Task description: Since only the total matters, count the lines of these entries containing the word "Evermusic" and write that total alone.

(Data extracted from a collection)
· · · · ·
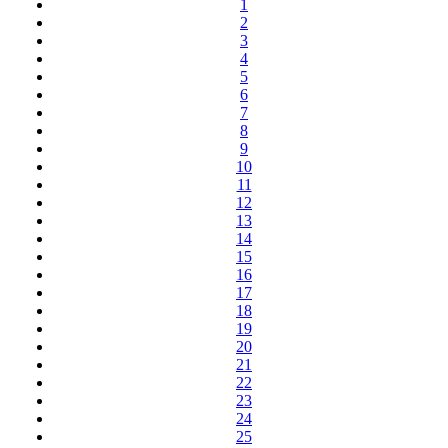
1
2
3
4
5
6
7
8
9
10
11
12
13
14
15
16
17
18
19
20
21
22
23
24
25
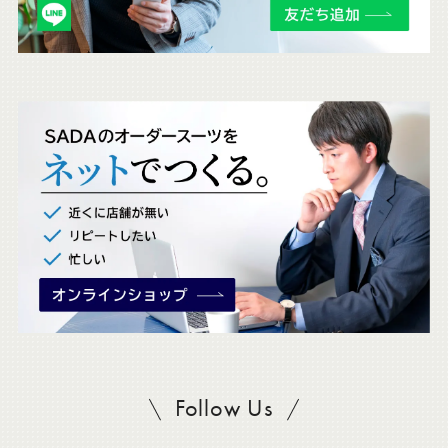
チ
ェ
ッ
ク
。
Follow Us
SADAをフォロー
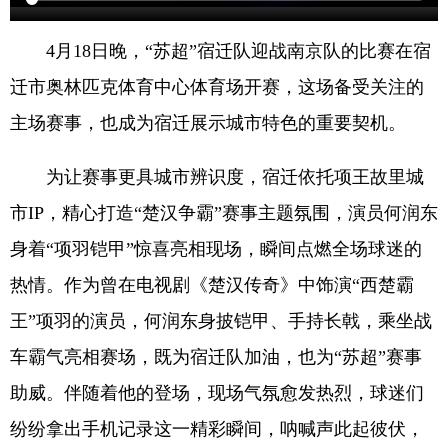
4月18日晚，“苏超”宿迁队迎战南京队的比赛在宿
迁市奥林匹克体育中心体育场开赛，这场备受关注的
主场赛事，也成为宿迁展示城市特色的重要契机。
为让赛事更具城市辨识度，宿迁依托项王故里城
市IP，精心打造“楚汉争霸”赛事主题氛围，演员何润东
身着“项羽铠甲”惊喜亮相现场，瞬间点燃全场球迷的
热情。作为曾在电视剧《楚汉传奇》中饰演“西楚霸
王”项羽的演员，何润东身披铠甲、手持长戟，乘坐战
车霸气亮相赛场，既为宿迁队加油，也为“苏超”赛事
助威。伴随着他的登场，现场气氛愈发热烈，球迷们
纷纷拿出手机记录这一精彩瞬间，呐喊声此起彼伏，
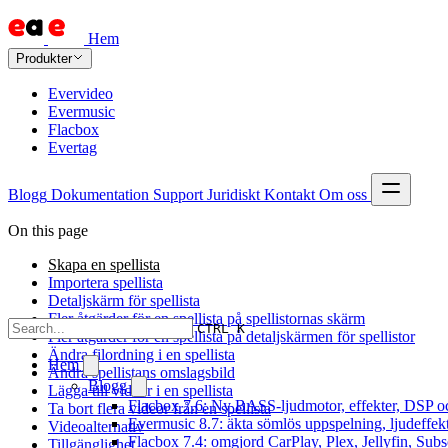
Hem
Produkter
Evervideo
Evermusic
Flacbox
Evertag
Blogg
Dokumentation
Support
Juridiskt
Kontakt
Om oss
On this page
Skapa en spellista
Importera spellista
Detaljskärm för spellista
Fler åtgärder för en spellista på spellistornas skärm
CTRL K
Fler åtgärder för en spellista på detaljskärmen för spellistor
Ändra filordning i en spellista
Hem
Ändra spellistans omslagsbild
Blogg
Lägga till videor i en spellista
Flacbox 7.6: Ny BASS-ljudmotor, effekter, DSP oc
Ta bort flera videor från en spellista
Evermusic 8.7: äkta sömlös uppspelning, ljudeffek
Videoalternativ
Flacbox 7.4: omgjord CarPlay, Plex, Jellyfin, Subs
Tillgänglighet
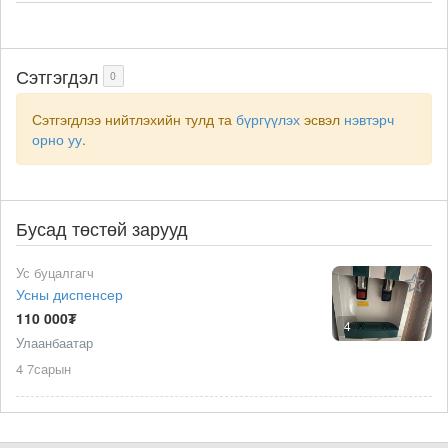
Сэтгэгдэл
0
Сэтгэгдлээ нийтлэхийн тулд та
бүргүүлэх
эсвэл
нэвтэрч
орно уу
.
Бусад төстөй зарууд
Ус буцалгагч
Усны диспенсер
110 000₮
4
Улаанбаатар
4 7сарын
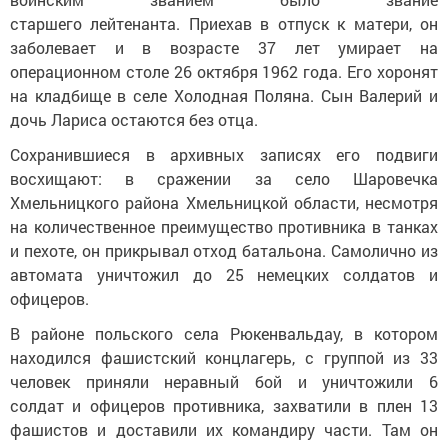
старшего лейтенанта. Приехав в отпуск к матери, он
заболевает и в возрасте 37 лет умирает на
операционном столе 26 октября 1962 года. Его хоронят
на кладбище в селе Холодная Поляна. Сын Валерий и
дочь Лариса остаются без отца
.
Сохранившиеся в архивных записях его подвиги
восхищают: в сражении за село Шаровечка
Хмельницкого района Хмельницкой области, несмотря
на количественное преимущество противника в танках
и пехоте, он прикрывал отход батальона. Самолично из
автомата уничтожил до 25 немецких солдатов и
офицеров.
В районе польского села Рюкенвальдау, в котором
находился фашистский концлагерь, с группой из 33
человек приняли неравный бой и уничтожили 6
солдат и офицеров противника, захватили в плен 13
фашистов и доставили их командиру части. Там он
· · · · ·
Output of the exercise: 2